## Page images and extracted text
=== Section Start ===

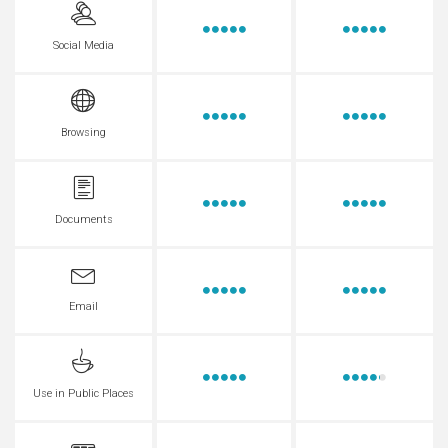
Social Media
Browsing
Documents
Email
Use in Public Places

=== Section End ===

Output the records above exactly; leave out the pictures.

## ANSWER BELOW
Social Media
Browsing
Documents
Email
Use in Public Places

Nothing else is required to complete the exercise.